Apparently, this is Cassava week!
My husband’s ex-wife is Vietnamese, and her mother, whom we all call Ma, is an amazing cook. This is the closest I have come to her coconut cassava cake. Cassava cake is completely gluten- and grain-free, moist and chewy like mochi, and extremely rich. Try not to get too wrapped around the axle about the canned milk products… I haven’t figured out how to replace those ingredients and get a similar result yet, but when I do, I will let you know!
The cake tastes a million times better made from freshly-prepared cassava. Fresh yuca/cassava can be easily found in grocery stores in Florida, in other places you may have to go to an ethnic grocery store. If you’re lucky, you can go dig some out of your garden.
Wash the roots and cut into 3-4″ chunks. If there are kinks in the root, cut through those kinks.

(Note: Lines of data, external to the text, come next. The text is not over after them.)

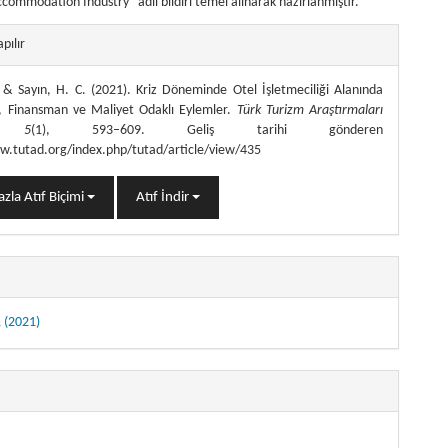
Accommodation Industry” adlı bildiri temel alınarak hazırlanmıştır.
themes.bootstrap3.article.details##
apılır
., & Sayın, H. C. (2021). Kriz Döneminde Otel İşletmeciliği Alanında
, Finansman ve Maliyet Odaklı Eylemler.
Türk Turizm Araştırmaları
,
5
(1), 593–609. Geliş tarihi gönderen
w.tutad.org/index.php/tutad/article/view/435
zla Atıf Biçimi
Atıf İndir
1 (2021)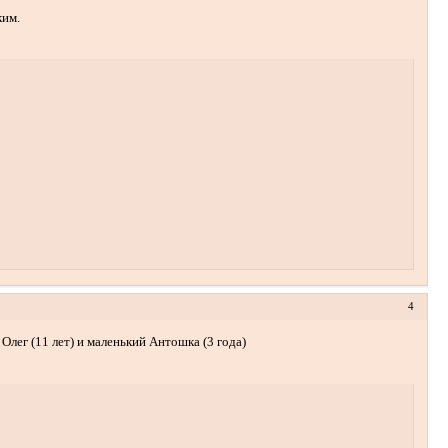
ким.
4
Олег (11 лет) и маленький Антошка (3 года)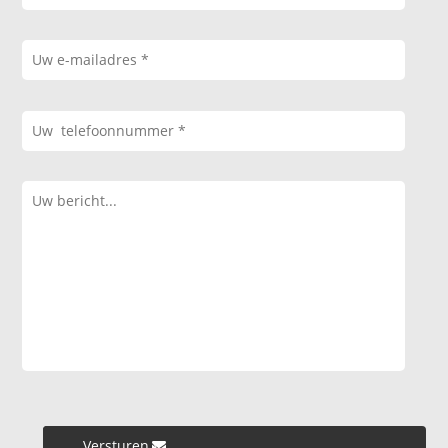
Versturen »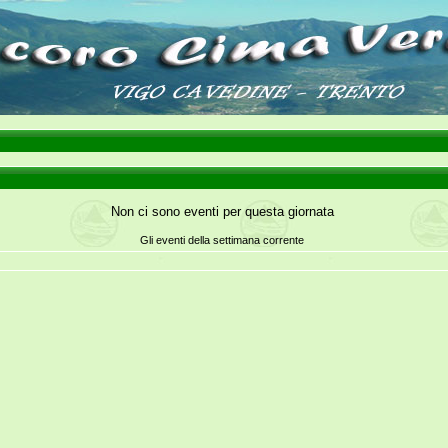
Non ci sono eventi per questa giornata
Gli eventi della settimana corrente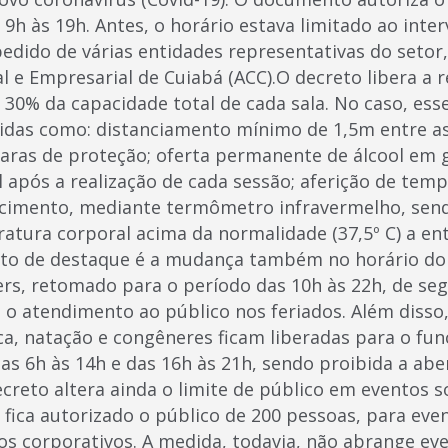
s 9h às 19h. Antes, o horário estava limitado ao inter
edido de várias entidades representativas do setor,
l e Empresarial de Cuiabá (ACC).O decreto libera a
a 30% da capacidade total de cada sala. No caso, es
idas como: distanciamento mínimo de 1,5m entre as
aras de proteção; oferta permanente de álcool em g
l após a realização de cada sessão; aferição de tem
ecimento, mediante termômetro infravermelho, sen
atura corporal acima da normalidade (37,5º C) a en
to de destaque é a mudança também no horário do 
rs, retomado para o período das 10h às 22h, de se
 atendimento ao público nos feriados. Além disso
ca, natação e congêneres ficam liberadas para o fu
as 6h às 14h e das 16h às 21h, sendo proibida a ab
creto altera ainda o limite de público em eventos so
 fica autorizado o público de 200 pessoas, para even
os corporativos. A medida, todavia, não abrange eve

Cassava roots have two layers that have to be removed: the root bark and the inner cambium. Choose one chunk of root. Make a single deep cut along the length of the chunk. Look at one cut end- the two layers are easy to see. Carefully slip the tip of a sharp paring knife under the inner cambium and pull up.
Once you get the hang of it, you can pull the entire skin off in one piece.
The inner root is pure white. Rinse it well under cold water. Shred them in a food processor, and then put the shredded cassava on the base and puree the shredded cassava until it’s a grainy puree. Do not add any water! Place the ground cassava in a colander over the sink and let some of the starchy water drain away.
Now the cassava is ready to make a cake.
Gluten-Free Sweet Coconut Cassava Cake
1 lb fresh cassava, peeled and pureed
1 1/2 c coconut milk
1/2 c organic sweetened condensed milk
1/2 c unrefined “blonde” sugar (if the sugar is coarse, grind it in a food processor or coffee grinder until fine)
1/4 c tapioca starch (tapioca starch comes from cassava)
1 c unsweetened shredded coconut
1 tsp salt
Heat oven to 375. Grease an 8×8 baking pan with butter or oil. Combine all ingredients in a bowl and beat with a sturdy spoon until there are no lumps of cassava left and the mixture is lighter-colored. Pour the mixture into the pan and gently “drop” or tap the pan on the countertop to get rid of any bubbles. Put the pan in the oven on the bottom shelf for 20 minutes, then move to the middle shelf for another 25-35 minutes until the edges are golden and the sides are starting to pull away from the pan. Let the cake cool completely in the pan before slicing, preferably overnight.
I made two of these in a row, once lining the pan with parchment paper, and once with no parchment paper. The cake without the parchment paper browned better on the bottom and had a much better texture.